Friday, August 22, 2008

Intimate Community

Valerie at posterous writes,
. . .the density of conversation falls off very fast as the system scales even a little bit. You have to have some way to let users hang onto the less is more pattern, in order to keep associated with one another. (end quote)
(How do I turn off italics? I tried ending the quote and of course using the italic toggle.)
In this quote, Valerie assumes community (or "group" in her usage) includes close relationships between members (in my last post I refer to this as "intimate" community). Most others in this class describe community as much more loosely woven. For them, scale is irrelevant and there is little mention of communication among more than a few members. We need to develop a vocabulary that distinguishes between varieties of community because I think all of them fall within the meaning of community in this course.




2 comments:

... said...

I go back to the 12 Principles of Collaboration. There are several characteristics / principles that are affected by scale or become important as the community scales - identity, reputation, communications... When the community is small, these are implicit. As the community grows these principles have to be addressed explicitly. You know the community is really big when governance and boundaries matter.

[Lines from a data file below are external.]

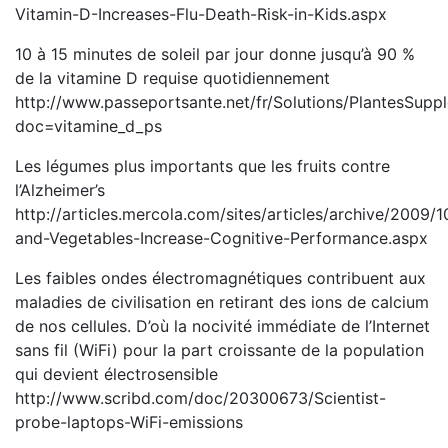
Vitamin-D-Increases-Flu-Death-Risk-in-Kids.aspx
10 à 15 minutes de soleil par jour donne jusqu’à 90 %
de la vitamine D requise quotidiennement
http://www.passeportsante.net/fr/Solutions/PlantesSupp
doc=vitamine_d_ps
Les légumes plus importants que les fruits contre
l’Alzheimer’s
http://articles.mercola.com/sites/articles/archive/2009/1
and-Vegetables-Increase-Cognitive-Performance.aspx
Les faibles ondes électromagnétiques contribuent aux
maladies de civilisation en retirant des ions de calcium
de nos cellules. D’où la nocivité immédiate de l’Internet
sans fil (WiFi) pour la part croissante de la population
qui devient électrosensible
http://www.scribd.com/doc/20300673/Scientist-
probe-laptops-WiFi-emissions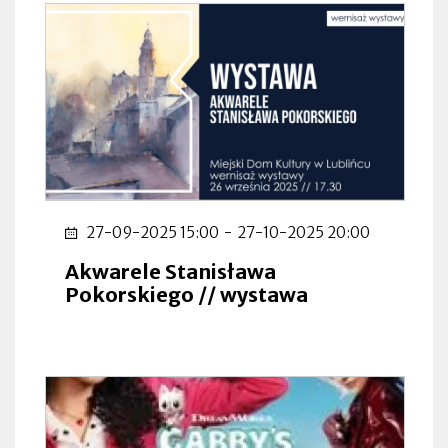
27-09-2025 15:00
-
27-10-2025 20:00
Akwarele Stanisława
Pokorskiego // wystawa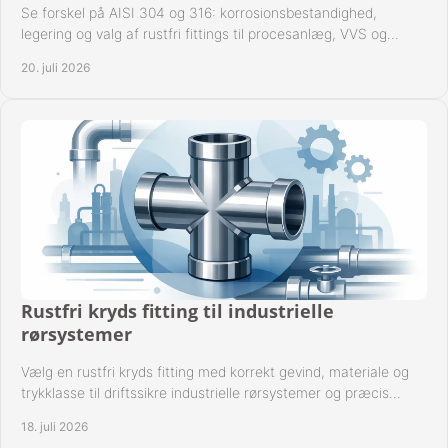
Se forskel på AISI 304 og 316: korrosionsbestandighed,
legering og valg af rustfri fittings til procesanlæg, VVS og
industrielle rørsystemer under drift.
20. juli 2026
Rustfri kryds fitting til industrielle
rørsystemer
Vælg en rustfri kryds fitting med korrekt gevind, materiale og
trykklasse til driftssikre industrielle rørsystemer og præcis
komponentkompatibilitet nu.
18. juli 2026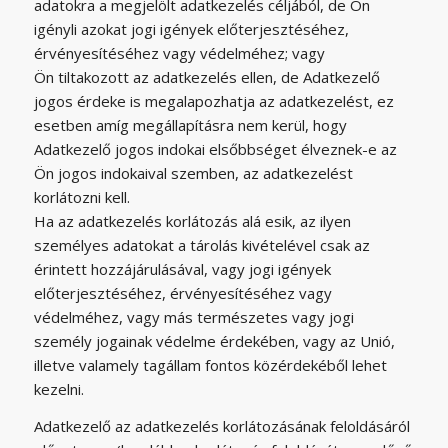
adatokra a megjelölt adatkezelés céljából, de Ön
igényli azokat jogi igények előterjesztéséhez,
érvényesítéséhez vagy védelméhez; vagy
Ön tiltakozott az adatkezelés ellen, de Adatkezelő
jogos érdeke is megalapozhatja az adatkezelést, ez
esetben amíg megállapításra nem kerül, hogy
Adatkezelő jogos indokai elsőbbséget élveznek-e az
Ön jogos indokaival szemben, az adatkezelést
korlátozni kell.
Ha az adatkezelés korlátozás alá esik, az ilyen
személyes adatokat a tárolás kivételével csak az
érintett hozzájárulásával, vagy jogi igények
előterjesztéséhez, érvényesítéséhez vagy
védelméhez, vagy más természetes vagy jogi
személy jogainak védelme érdekében, vagy az Unió,
illetve valamely tagállam fontos közérdekéből lehet
kezelni.
Adatkezelő az adatkezelés korlátozásának feloldásáról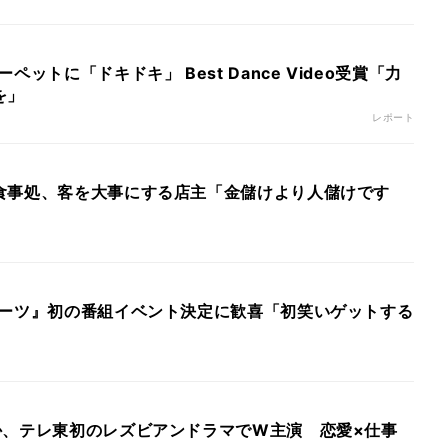
ペットに「ドキドキ」 Best Dance Video受賞「力
を」
レポート
食事処、客を大事にする店主「金儲けより人儲けです
ミーツ』初の番組イベント決定に歓喜「初笑いゲットする
か、テレ東初のレズビアンドラマでW主演 恋愛×仕事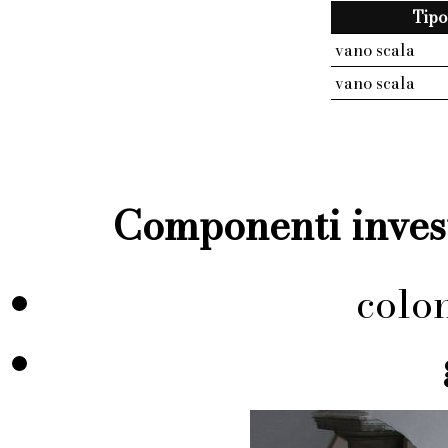
Tipo
vano scala
vano scala
Componenti invest
colo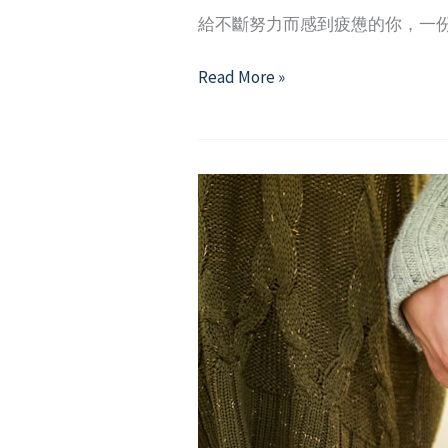
給不斷努力而感到疲憊的你，一
2026
Read More »
年
5
月
精
選
好
文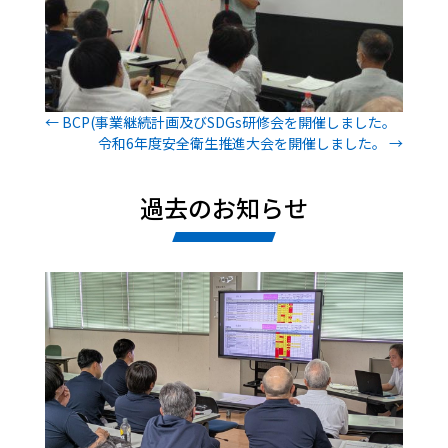
←
BCP(事業継続計画及びSDGs研修会を開催しました。
令和6年度安全衛生推進大会を開催しました。
→
過去のお知らせ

about the italics - blogger tend to keep too many formatting tags and it is hard to remove them without resorting to HTML.

***** said...

Hi peoples,

". . .the density of conversation falls off very fast as the system scales even a little bit. You have to have some way to let users hang onto the less is more pattern, in order to keep associated with one another."

That's good. Information overload is reduced greatly. Every great and large organization boils down to small groups of 10 or 15 people. That's about how many the average person can process.

Every large international organization that I have ever been a part of organized like that. You see that everywhere. The President's Cabinet is at that size. The Iraq Study Group was 10 people.

Also groups should never be any larger than what the average person can lead. That way the group does not need superhumans to function, since an average person can lead it.

To change the text formatting with the buttons, first hit the space key, then hit the formatting button, whether it is italics, bold or any other. If the cursor is up against the last letter of your text, it will automatically carry over the formatting of that text. Thus, hit the space bar first!